Having problems training the model

adeptflax commented 3 years ago

I'm trying to train a 512x512 faceswap model. I trained a 512x512 first order model for faces. More info about it here. I got "RuntimeError: The size of tensor a (29) must match the size of tensor b (13) at non-singleton dimension 3" in at here for the segmentation model: https://github.com/AliaksandrSiarohin/motion-cosegmentation/blob/c1a71a778aee67c5265cafc34cb48856dfae8829/logger.py#L22 I put a "try except" in the part that didn't copy. Only one layer didn't copy. I know now that didn't work as the segmentation model didn't seem to train. It seemed to me that it might work so I just tried it. I looked that segmentation map of a face and it was just black.

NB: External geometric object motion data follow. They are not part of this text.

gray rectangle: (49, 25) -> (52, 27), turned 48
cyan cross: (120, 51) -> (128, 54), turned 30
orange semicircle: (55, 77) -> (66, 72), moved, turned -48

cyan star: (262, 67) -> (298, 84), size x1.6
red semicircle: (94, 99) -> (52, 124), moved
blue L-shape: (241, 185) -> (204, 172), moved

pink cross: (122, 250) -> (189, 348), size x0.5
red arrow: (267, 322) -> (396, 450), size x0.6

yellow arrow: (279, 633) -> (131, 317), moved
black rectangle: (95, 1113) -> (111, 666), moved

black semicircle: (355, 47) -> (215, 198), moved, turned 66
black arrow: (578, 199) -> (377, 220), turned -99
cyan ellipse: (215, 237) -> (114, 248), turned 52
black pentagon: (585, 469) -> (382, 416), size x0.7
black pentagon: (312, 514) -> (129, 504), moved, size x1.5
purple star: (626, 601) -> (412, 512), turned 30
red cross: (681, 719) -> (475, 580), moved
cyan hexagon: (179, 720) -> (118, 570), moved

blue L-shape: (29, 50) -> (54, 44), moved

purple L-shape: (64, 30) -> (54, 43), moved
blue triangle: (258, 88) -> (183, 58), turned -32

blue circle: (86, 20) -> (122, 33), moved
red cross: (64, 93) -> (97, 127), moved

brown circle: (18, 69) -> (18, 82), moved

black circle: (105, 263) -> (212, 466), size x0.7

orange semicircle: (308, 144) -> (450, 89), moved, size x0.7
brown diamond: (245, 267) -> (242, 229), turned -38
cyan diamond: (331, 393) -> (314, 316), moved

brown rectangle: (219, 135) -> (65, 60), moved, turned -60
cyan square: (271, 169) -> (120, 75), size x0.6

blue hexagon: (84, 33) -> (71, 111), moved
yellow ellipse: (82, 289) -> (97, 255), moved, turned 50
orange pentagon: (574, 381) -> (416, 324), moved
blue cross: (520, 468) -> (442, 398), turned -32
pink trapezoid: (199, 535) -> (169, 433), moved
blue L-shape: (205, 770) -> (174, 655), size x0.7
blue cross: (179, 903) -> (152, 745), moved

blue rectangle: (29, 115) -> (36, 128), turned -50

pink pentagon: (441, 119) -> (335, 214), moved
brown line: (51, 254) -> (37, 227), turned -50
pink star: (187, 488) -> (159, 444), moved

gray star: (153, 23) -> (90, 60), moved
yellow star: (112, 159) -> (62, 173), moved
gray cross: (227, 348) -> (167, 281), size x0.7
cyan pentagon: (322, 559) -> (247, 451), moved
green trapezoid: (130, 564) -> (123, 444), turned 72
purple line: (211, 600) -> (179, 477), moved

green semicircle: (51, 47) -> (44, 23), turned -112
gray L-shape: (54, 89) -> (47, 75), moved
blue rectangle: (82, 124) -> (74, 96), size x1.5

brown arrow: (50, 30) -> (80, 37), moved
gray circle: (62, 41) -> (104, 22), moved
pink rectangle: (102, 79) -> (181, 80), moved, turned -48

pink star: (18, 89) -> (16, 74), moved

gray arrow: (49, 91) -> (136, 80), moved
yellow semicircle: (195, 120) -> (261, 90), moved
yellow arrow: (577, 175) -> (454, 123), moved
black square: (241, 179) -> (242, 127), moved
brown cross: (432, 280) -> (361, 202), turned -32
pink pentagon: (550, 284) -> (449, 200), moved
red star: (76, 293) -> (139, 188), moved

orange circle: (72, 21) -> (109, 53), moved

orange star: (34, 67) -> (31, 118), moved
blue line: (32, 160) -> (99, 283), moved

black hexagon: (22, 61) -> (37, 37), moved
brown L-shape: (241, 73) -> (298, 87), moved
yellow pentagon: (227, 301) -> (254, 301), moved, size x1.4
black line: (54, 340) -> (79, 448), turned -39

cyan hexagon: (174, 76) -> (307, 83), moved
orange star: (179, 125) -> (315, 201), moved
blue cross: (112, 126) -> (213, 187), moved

I modified the code loaded "reconstruction_module" as "generator" and I used the face parser and I had to resize it to 128x128. This is the results of an image I did face swap on epoch 7. Screenshot (7)

What should I do?

Also to the creator, could you add a licence to the project?

AliaksandrSiarohin commented 3 years ago

The config you are using is not correct. Number of keypoints between first order model cpk and this should be the same.

adeptflax commented 3 years ago

the visualizer_params.kp_size in the cosegmentation config was 5 and model_params.common_params.num_kp was 10. So it seems you are correct. I'll try it again.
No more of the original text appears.